Information -
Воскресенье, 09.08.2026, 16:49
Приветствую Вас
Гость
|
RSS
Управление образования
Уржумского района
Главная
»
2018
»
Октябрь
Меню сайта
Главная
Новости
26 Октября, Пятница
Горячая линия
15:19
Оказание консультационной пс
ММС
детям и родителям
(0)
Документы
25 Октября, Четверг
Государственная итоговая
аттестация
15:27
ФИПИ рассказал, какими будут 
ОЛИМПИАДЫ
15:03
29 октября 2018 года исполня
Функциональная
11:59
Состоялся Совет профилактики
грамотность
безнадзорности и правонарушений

What you are asked to do - Reproduce each line above exactly.

Solution to this exercise -
Воскресенье, 09.08.2026, 16:49
Приветствую Вас
Гость
|
RSS
Управление образования
Уржумского района
Главная
»
2018
»
Октябрь
Меню сайта
Главная
Новости
26 Октября, Пятница
Горячая линия
15:19
Оказание консультационной пс
ММС
детям и родителям
(0)
Документы
25 Октября, Четверг
Государственная итоговая
аттестация
15:27
ФИПИ рассказал, какими будут 
ОЛИМПИАДЫ
15:03
29 октября 2018 года исполня
Функциональная
11:59
Состоялся Совет профилактики
грамотность
безнадзорности и правонарушений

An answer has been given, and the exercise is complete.